Until Racheal can be sure of uninterrupted communication with Ibra, there won’t be money being sent. She wants to be sure she can do spot checks at any time of the day. She wants to be involved in every stage.

Racheal’s forced decision to halt her apartments’ construction means that 30 young men and women are idle, without any work. Sarah has lost her business. The smile is gone. The truck guy is now stuck with his sand. The hardware owner’s stock isn’t moving at the speed it was. The mobile money agent where Ibra withdraws money has lost some income. Ibra is stuck too, looking for other sites.

The sad thing is that Ibra isn’t Ibra and Sarah aren’t the only people stuck. Many people are. A woman who works in Owino and has been selling her second hand clothing using social media can’t do much anymore. She has no easy way to reach her customers. Traditional media is out of reach for her. Social media had eased her way of doing business. Now it is off. Apparently, the government is unhappy that a few of its fake accounts were deleted by Facebook and Twitter, at least according to the foreign affairs minister.

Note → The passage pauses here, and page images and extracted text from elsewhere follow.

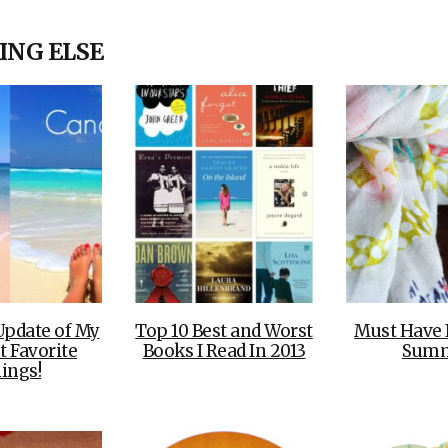
OLUDENIZ BEACH (TURKEY)
BRUSSELS BELGIUM
— TIPS FOR TOURISTS
ING ELSE
BEST THINGS TO DO IN
TOP 3 BEST THINGS TO DO
BRUGES, BELGIUM
IN RONDA, SPAIN
Update of My
Top 10 Best and Worst
Must Have 
t Favorite
Books I Read In 2013
Sum
ings!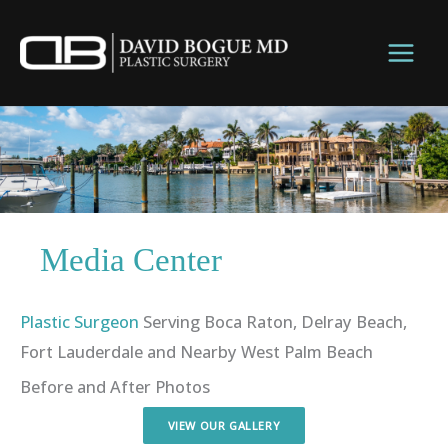
Skip
to
content
Media Center
Plastic Surgeon
Serving Boca Raton, Delray Beach,
Fort Lauderdale and Nearby West Palm Beach
Before and After Photos
VIEW OUR GALLERY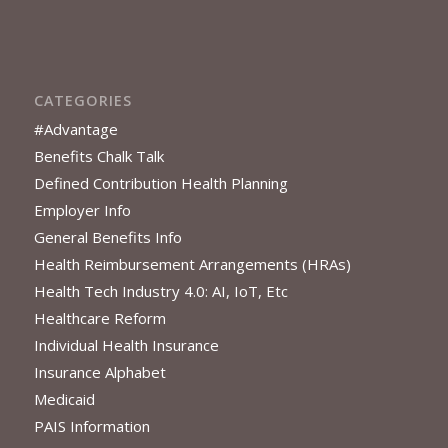
CATEGORIES
#Advantage
Benefits Chalk Talk
Defined Contribution Health Planning
Employer Info
General Benefits Info
Health Reimbursement Arrangements (HRAs)
Health Tech Industry 4.0: AI, IoT, Etc
Healthcare Reform
Individual Health Insurance
Insurance Alphabet
Medicaid
PAIS Information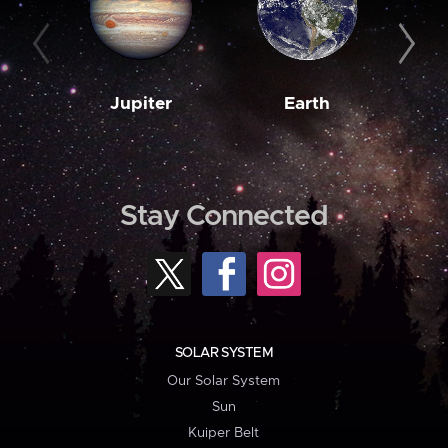
Jupiter
Earth
M
Stay Connected
SOLAR SYSTEM
Our Solar System
Sun
Kuiper Belt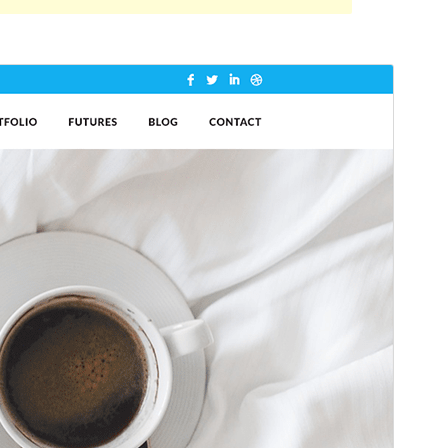
Antaŭrigardi
Elŝuti
Jen, ida etoso de
Shuttle
.
Versio
1.0.2
Last updated
21 Majo 2024
Active installations
50+
WordPress version
5.0
PHP version
5.6
Theme homepage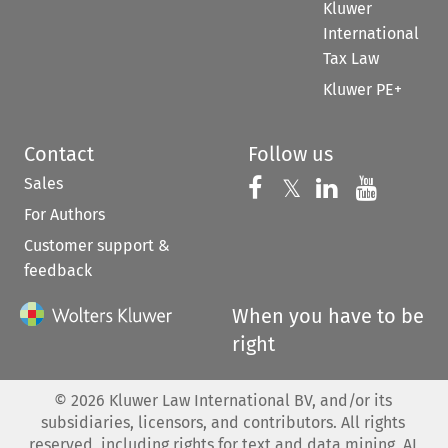
Kluwer
International
Tax Law
Kluwer PE+
Contact
Follow us
Sales
Follow us on 
Follow us on Fac
𝕏
Follow us 
Follow
For Authors
Customer support &
feedback
When you have to be
right
©
2026
Kluwer Law International BV, and/or its
subsidiaries, licensors, and contributors. All rights
reserved, including rights for text and data mining, AI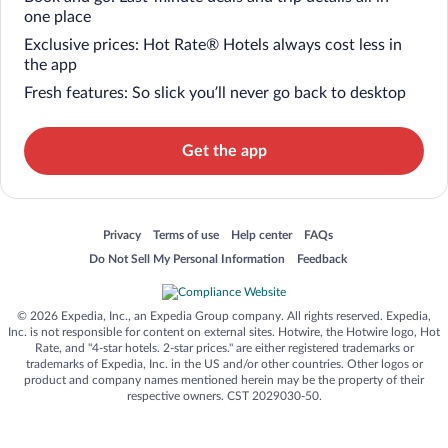
one place
Exclusive prices: Hot Rate® Hotels always cost less in
the app
Fresh features: So slick you’ll never go back to desktop
Get the app
Opens in a new window
Opens in a new window
Opens in a new window
Opens in a new window
Privacy
Terms of use
Help center
FAQs
Opens in a new window
Opens in a new window
Do Not Sell My Personal Information
Feedback
© 2026 Expedia, Inc., an Expedia Group company. All rights reserved. Expedia,
Inc. is not responsible for content on external sites. Hotwire, the Hotwire logo, Hot
Rate, and "4-star hotels. 2-star prices." are either registered trademarks or
trademarks of Expedia, Inc. in the US and/or other countries. Other logos or
product and company names mentioned herein may be the property of their
respective owners. CST 2029030-50.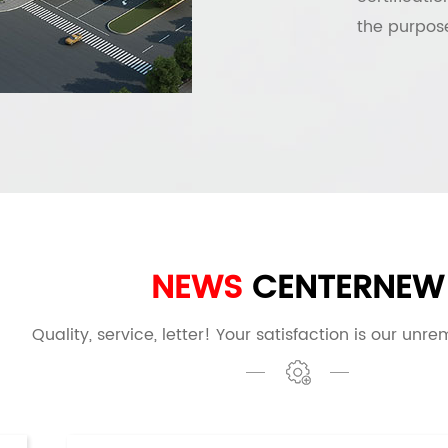
the purpose
NEWS
CENTER
NEW
Quality, service, letter! Your satisfaction is our unre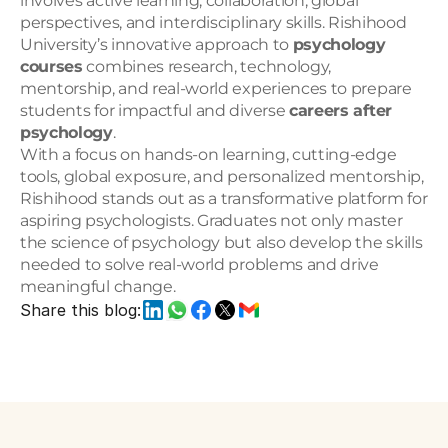
involves active learning, collaboration, global 
perspectives, and interdisciplinary skills. Rishihood 
University’s innovative approach to 
psychology 
courses
 combines research, technology, 
mentorship, and real-world experiences to prepare 
students for impactful and diverse 
careers after 
psychology
.
With a focus on hands-on learning, cutting-edge 
tools, global exposure, and personalized mentorship, 
Rishihood stands out as a transformative platform for 
aspiring psychologists. Graduates not only master 
the science of psychology but also develop the skills 
needed to solve real-world problems and drive 
meaningful change.
Share this blog: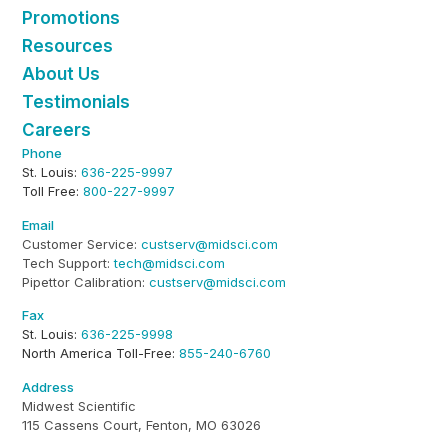
Promotions
Resources
About Us
Testimonials
Careers
Phone
St. Louis:
636-225-9997
Toll Free:
800-227-9997
Email
Customer Service:
custserv@midsci.com
Tech Support:
tech@midsci.com
Pipettor Calibration:
custserv@midsci.com
Fax
St. Louis:
636-225-9998
North America Toll-Free:
855-240-6760
Address
Midwest Scientific
115 Cassens Court, Fenton, MO 63026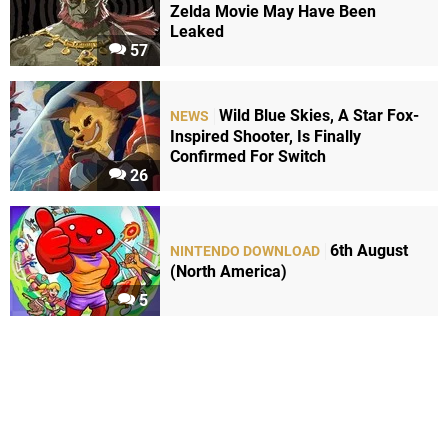
Zelda Movie May Have Been
Leaked
57
Wild Blue Skies, A Star Fox-
NEWS
Inspired Shooter, Is Finally
Confirmed For Switch
26
6th August
NINTENDO DOWNLOAD
(North America)
5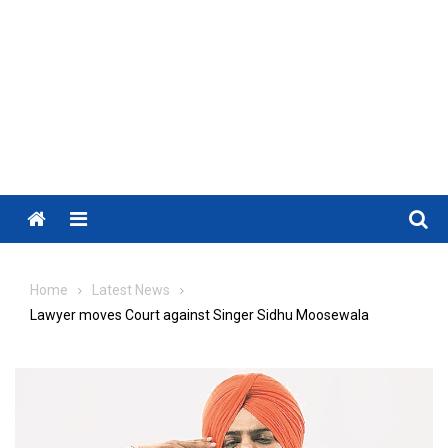
Menu
Home
Latest News
Lawyer moves Court against Singer Sidhu Moosewala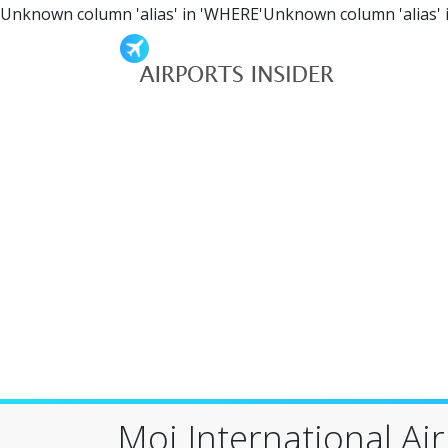
Unknown column 'alias' in 'WHERE'Unknown column 'alias' 
Moi International Ai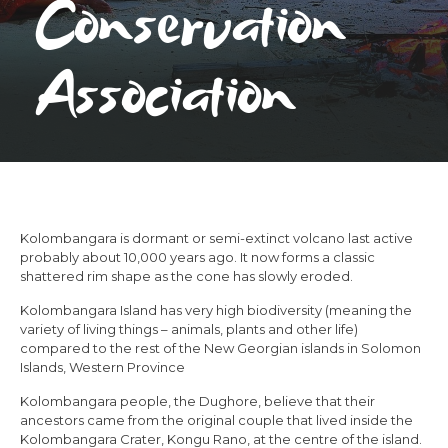
Conservation
Association
Kolombangara is dormant or semi-extinct volcano last active
probably about 10,000 years ago. It now forms a classic
shattered rim shape as the cone has slowly eroded.
Kolombangara Island has very high biodiversity (meaning the
variety of living things – animals, plants and other life)
compared to the rest of the New Georgian islands in Solomon
Islands, Western Province
Kolombangara people, the Dughore, believe that their
ancestors came from the original couple that lived inside the
Kolombangara Crater, Kongu Rano, at the centre of the island.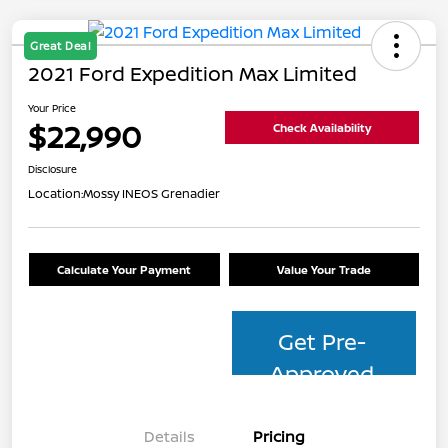
Great Deal
2021 Ford Expedition Max Limited
Your Price
$22,990
Check Availability
Disclosure
Location:
Mossy INEOS Grenadier
Calculate Your Payment
Value Your Trade
Get Pre-
Approved
Details
Pricing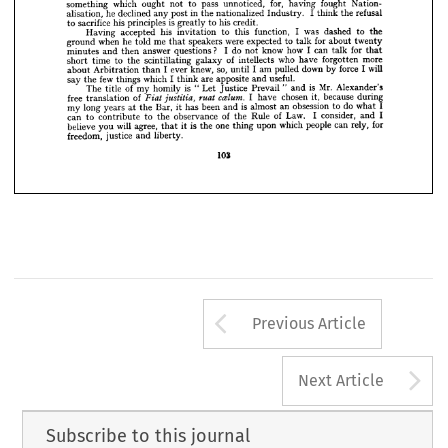
with 
great 











do 
Gas 
as 
you
much 
Gentlemen, 
I  
have 
to 
with 
the 
and 
had 
Industry, 






















Mr. 
of 
one 
officers 
chief 
was 
when 
know, 
Nation­
time 
Alexander 
the 
the 
at 












Mr. 
Socialist 
was 
did
Government. 
Alexander 
by 
alization 
introduced 
the 






























for, 
fought 
which 
pass 
unnoticed, 
Nation­
having 
to 
something 
ought 
not 












I  
he 
in 
refusal
declined 
nationalized 
post 
alisation, 
the 
the 
any 
think 
Industry. 
















is 
his 
sacrifice 
his 
principles 
credit.
to 
greatly 
to 


























I  
was 
his 
function, 
to 
dashed 
accepted 
to 
Having 
this 
invitation 
the













were 
for 
me 
he 
when 
speakers 
expected 
to 
told 
about 
ground 
twenty
talk 
that 

































? 
do 
I  
I  
how 
for 
know 
can 
answer 
questions 
not 
minutes 
talk 
and 
then 
that
















of 
who 
more
intellects 
forgotten 
have 
time 
scintillating 
galaxy 
the 
to 
short 




so, 
will
force 
I  
I  
I  
knew, 
down 
pulled 
am 
ever 
by 
about 
until 
Arbitration 
than 
10*
few 
I  
useful.
which 
are 
apposite 
say 
things 
the 
and 
think 
Mr. 
is 
is 
of 
"  
"  
The 
homily 
my 
Alexander's
Prevail 
and 
Let 
Justice 
title 
ccelum. 
of 
I  
free 
chosen 
ruat 
because 
it, 
during
have 
Fiat 
justitia, 
translation 
is  
do 
I
obsession 
been 
long 
an 
to 
Bar, 
almost 
has 
years 
my 
what 
and 
the 
it  
at 
of 
of 
I  
I
Law. 
consider, 
Rule 
observance 
can 
to 
to 
the 
the 
and 
contribute 
will 
is 
one 
for
people 
which 
agree, 
rely, 
believe 
can 
upon 
you 
the 
thing 
it  
that 
freedom, 
liberty.
justice 
and 
10*
Arrow button us
Previous Article
A
Next Article
Subscribe to this journal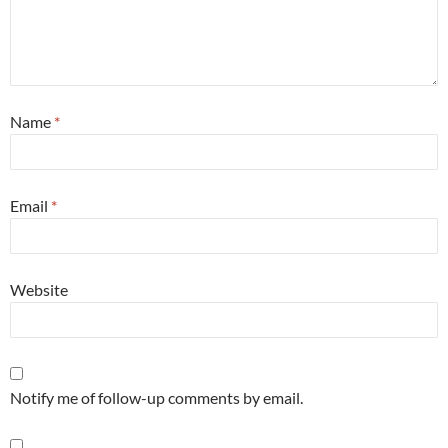
Name
*
Email
*
Website
Notify me of follow-up comments by email.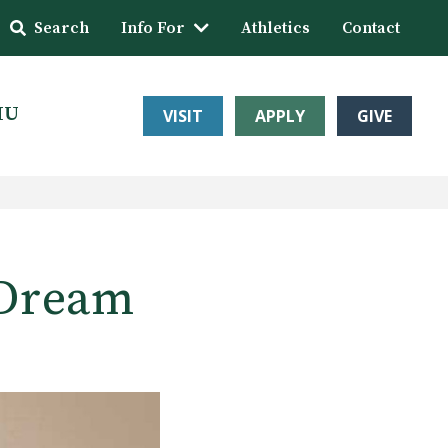
Search
Info For
Athletics
Contact
HU
VISIT
APPLY
GIVE
 Dream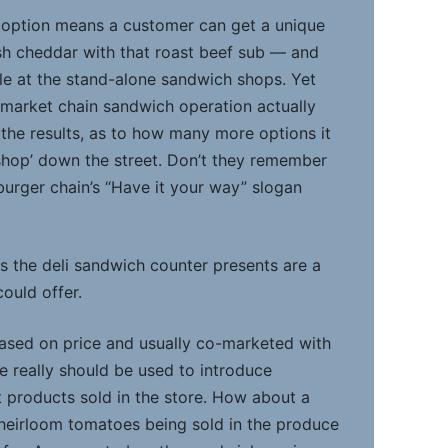
 option means a customer can get a unique
ish cheddar with that roast beef sub — and
ble at the stand-alone sandwich shops. Yet
market chain sandwich operation actually
the results, as to how many more options it
 shop’ down the street. Don’t they remember
rger chain’s “Have it your way” slogan
s the deli sandwich counter presents are a
could offer.
ased on price and usually co-marketed with
 really should be used to introduce
 products sold in the store. How about a
heirloom tomatoes being sold in the produce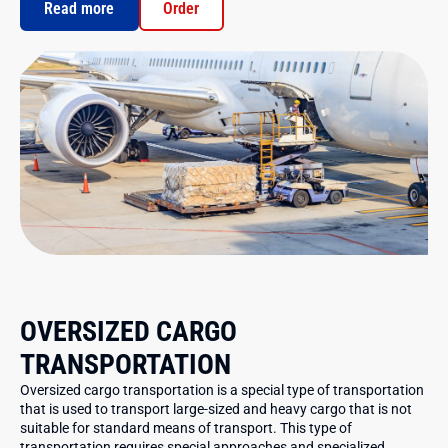
Read more
Order
OVERSIZED CARGO
TRANSPORTATION
Oversized cargo transportation is a special type of transportation
that is used to transport large-sized and heavy cargo that is not
suitable for standard means of transport. This type of
transportation requires special approaches and specialized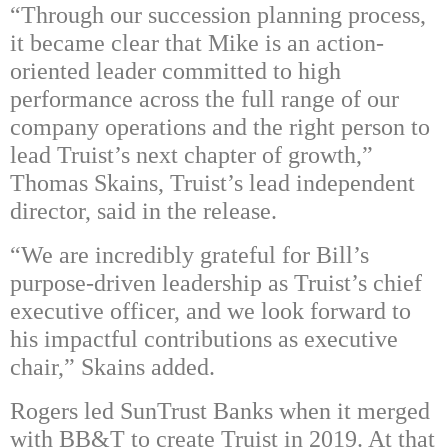
“Through our succession planning process,
it became clear that Mike is an action-
oriented leader committed to high
performance across the full range of our
company operations and the right person to
lead Truist’s next chapter of growth,”
Thomas Skains, Truist’s lead independent
director, said in the release.
“We are incredibly grateful for Bill’s
purpose-driven leadership as Truist’s chief
executive officer, and we look forward to
his impactful contributions as executive
chair,” Skains added.
Rogers led SunTrust Banks when it merged
with BB&T to create Truist in 2019. At that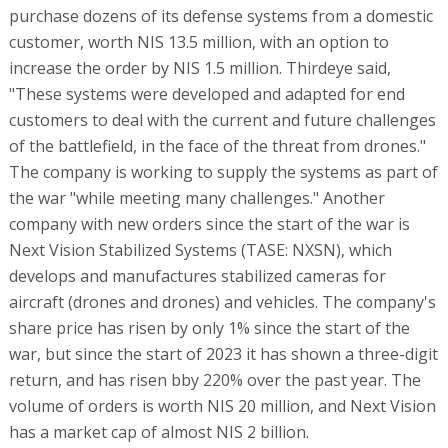
purchase dozens of its defense systems from a domestic
customer, worth NIS 13.5 million, with an option to
increase the order by NIS 1.5 million. Thirdeye said,
"These systems were developed and adapted for end
customers to deal with the current and future challenges
of the battlefield, in the face of the threat from drones."
The company is working to supply the systems as part of
the war "while meeting many challenges." Another
company with new orders since the start of the war is
Next Vision Stabilized Systems (TASE: NXSN), which
develops and manufactures stabilized cameras for
aircraft (drones and drones) and vehicles. The company's
share price has risen by only 1% since the start of the
war, but since the start of 2023 it has shown a three-digit
return, and has risen bby 220% over the past year. The
volume of orders is worth NIS 20 million, and Next Vision
has a market cap of almost NIS 2 billion.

However, the government’s decision to shut down the internet and social media is affecting it as well. The Uganda Revenue Authority is missing OTT tax targets and businesses failed to file their returns on time as well as sending out invoices. The telecom companies are missing money in terms of data and levies on mobile money transactions.

The internet today has become as important as food, shelter and clothing. It is the way of life of many people. It is the way through which government, businesses, individuals, and large organisations do business.

Due to COVID-19, businesses are struggling to stay afloat and the last thing they need is the internet and social media being off. The government should dispense with its pride and restore the internet fully so that Ibra and Sarah and the hundreds of people who were benefiting from Rachael’s construction site can work again.